Ultimately the current uranium price reflects an anticipation on behalf of investors that uranium demand will decline to match current production. Yet except for specific isolated cases, there aren't any signs that existing nuclear plants are shutting down in response to environmental fears at a rate that will significantly dampen long term demand, nor are there signs that planned nuclear reactor projects will be cancelled. Thus in all likelihood demand for nuclear energy and for uranium will rise rather significantly over the coming years and decades. Given this current production levels are insufficient to meet demand, and supply must increase, only a higher uranium price will spawn investment in these necessary mining projects.

2: Investing In Uranium

There are two ways to invest in uranium:

  1. Buy uranium
  2. Buy uranium mining companies

Buy Uranium

Investors are fortunate enough to have an easy option for purchasing uranium: they can simply purchase shares in Uranium Participation Corp. (OTCPK:URPTF). Uranium Participation Corp. is a holding company managed by Denison Mines (DNN) - a publicly traded uranium producer--that holds uranium oxide and uranium hexafluoride, which are forms of uranium "bullion." The management fees are minimal at 1.5% of the value of any uranium bought or sold, and $400,000 per year plus 0.3% of the company's net asset value in excess of $100 million (current NAV is just over $500 million). Uranium Participation Corp. is a great way for investors to gain exposure to the price of uranium without the risks of mining uranium.

Buy Uranium Stocks

Investors who are willing to take on mining risks along with the rewards should consider purchasing shares in uranium mining companies. Given that much of the world's in-ground uranium cannot be mined profitably given the current uranium price these companies are extremely risky. However if the price of uranium rises it sshares can rise substantially in value.

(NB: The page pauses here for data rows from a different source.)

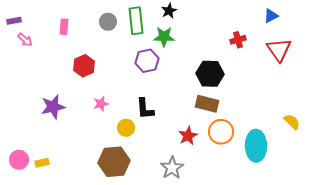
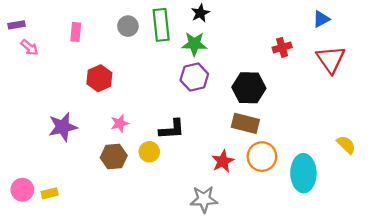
purple hexagon: (147, 61) -> (194, 77), moved
black L-shape: (145, 109) -> (172, 129), turned -90
brown hexagon: (114, 162) -> (114, 157), moved, size x0.7
gray star: (172, 168) -> (204, 199), turned 30

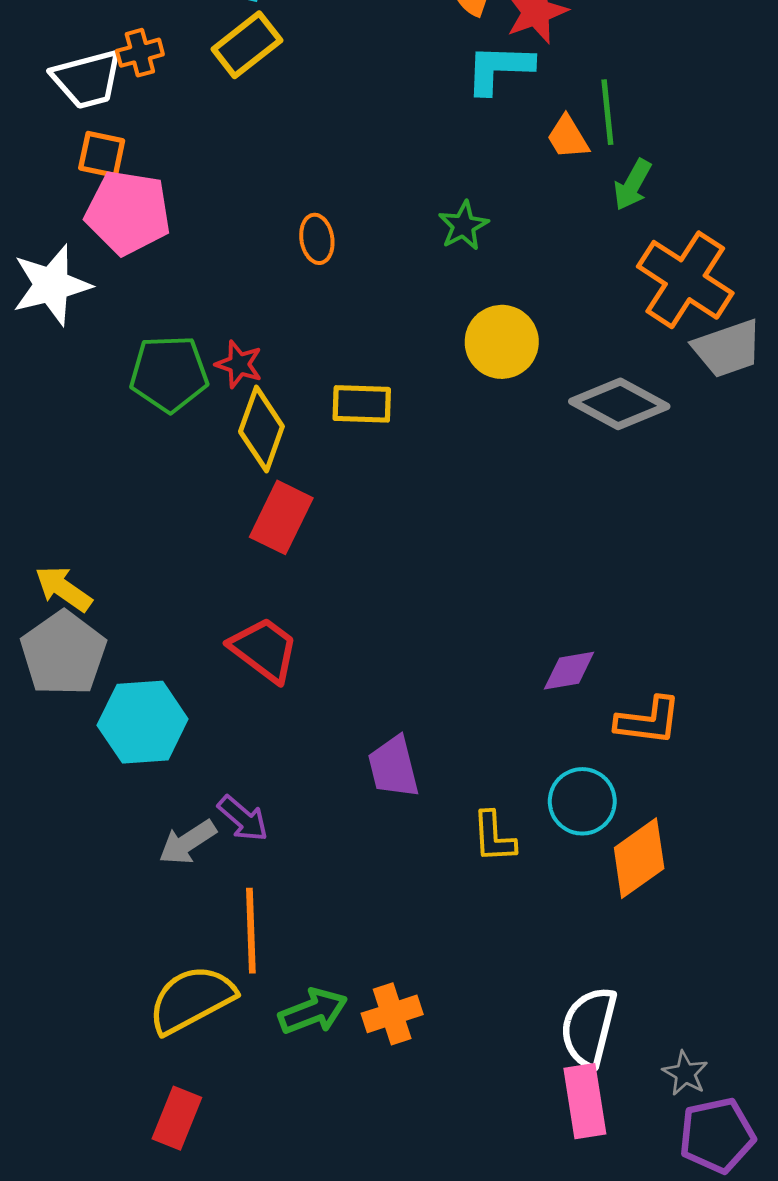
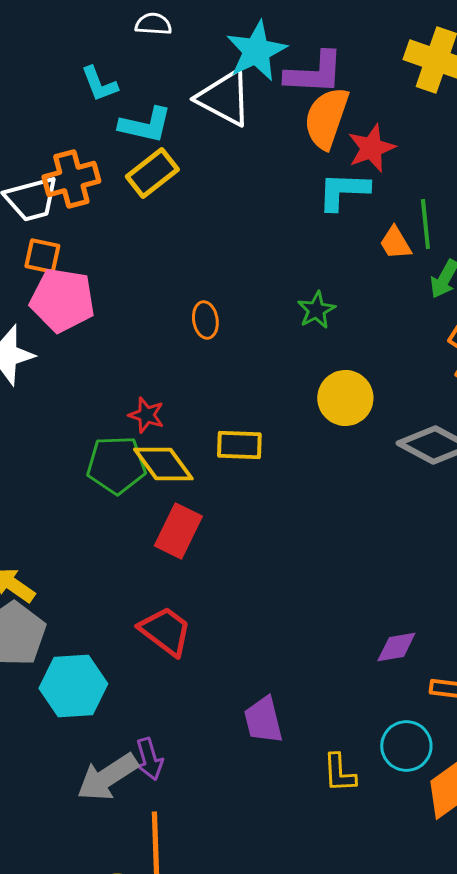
orange cross: (140, 53) -> (71, 179), size x1.6
green pentagon: (169, 374) -> (116, 465), moved
yellow diamond: (261, 429) -> (163, 464), turned -56
purple arrow: (243, 818) -> (149, 759), turned 33
gray arrow: (187, 842) -> (107, 777), size x1.4

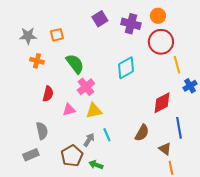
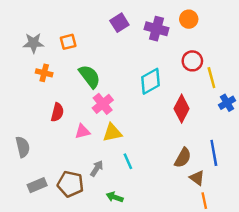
red circle: (161, 42) -> (192, 61), moved, size x0.7
red diamond: (162, 103) -> (182, 109), moved, turned -35
gray semicircle: (42, 131) -> (23, 147), moved
brown semicircle: (142, 133) -> (183, 158), moved
gray arrow: (89, 140) -> (97, 168), moved
brown pentagon: (72, 156) -> (70, 184), moved, turned -30

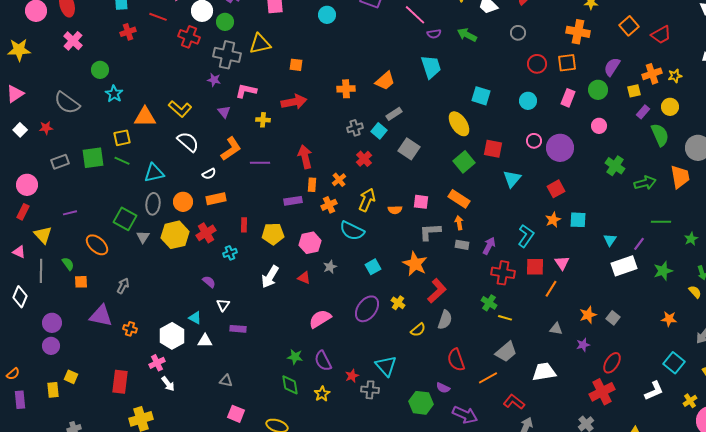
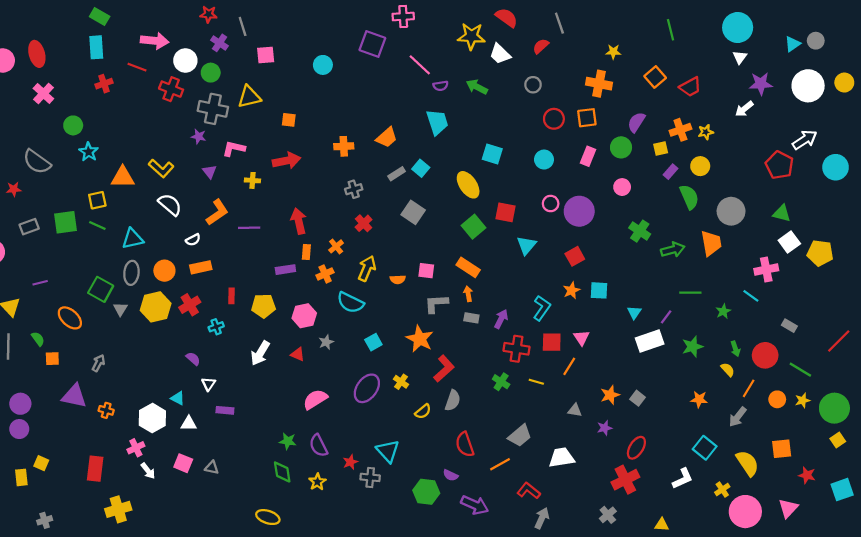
cyan square: (379, 131) -> (421, 168), moved
yellow line: (505, 318) -> (536, 382), moved
pink square: (236, 414) -> (183, 463), moved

Investors interested in uranium mining companies should consider purchasing shares in the Global X Uranium ETF (NYSEARCA:URA). However investors should be aware that this fund holds many companies that are not yet producing uranium and many companies that have especially low market capitalizations. Unfortunately for uranium investors there is really only one company that meets many of the criteria that investors look for in an investment (multiple operations, profitability, pays a dividend...etc.), and that is Cameco. However, investors who are willing to take additional time to research the smaller companies may set themselves up to make fortunes: while they may not be profitable or producing now, many of the smaller companies will be worth many times their current valuations if they can make just $10 or $20 per pound of uranium mined.

3: Conclusion

Investors should take away the following points from this article:

  1. The Fukushima disaster caused a sell-off in uranium as investors feared that less uranium would be used in nuclear reactors. While this may be true short term, longer term nuclear power is essential in a world with rising energy demand.
  2. The demand for nuclear power is on the rise, and this rise is very predictable, as anticipated nuclear power plants take years of planning and construction: in all likelihood such projects will not be abandoned after substantial resources have been devoted to planning and constructing them.
  3. The supply of uranium that comes from mines cannot meet current demand. Furthermore, the current price of uranium will not support the additional production needed to meet this demand. As a result the price of uranium must rise in order to spawn the production necessary to meet the rising demand.
  4. Investors can invest in uranium directly by purchasing shares in Uranium Participation Corp. or they can take on additional risk and purchase shares in uranium mining companies. Most of these companies are extremely small or not yet in production. This makes them extremely risky, but they may prove to make fortunes for investors willing to take on these risks.

Disclosure: I am long OTCPK:URPTF, URA, EFRFF.PK. I wrote this article myself, and it expresses my own opinions. I am not receiving compensation for it (other than from Seeking Alpha). I have no business relationship with any company whose stock is mentioned in this article.